*** Provided data ***

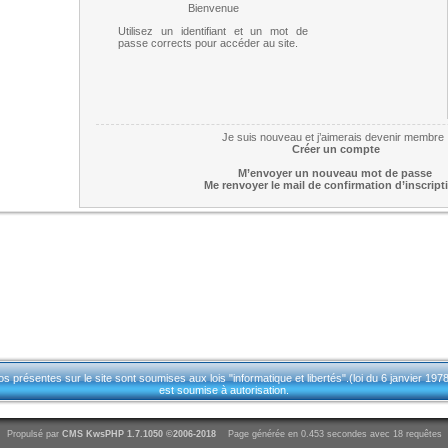
Bienvenue
Utilisez un identifiant et un mot de
passe corrects pour accéder au site.
Je suis nouveau et j’aimerais devenir membre 
Créer un compte
M’envoyer un nouveau mot de passe
Me renvoyer le mail de confirmation d’inscript
résentes sur le site sont soumises aux lois "informatique et libertés".(loi du 6 janvier 1978 
est soumise à autorisation.
Propulsé par
CMS
KwsPHP 1.7.1050 ©2006-2018
Page générée en 0.453 secondes avec 18 requêtes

*** End of Provided data ***

Task details
Your answer should be all lines from the data that contain "passe".

Final answer
passe corrects pour accéder au site.
M’envoyer un nouveau mot de passe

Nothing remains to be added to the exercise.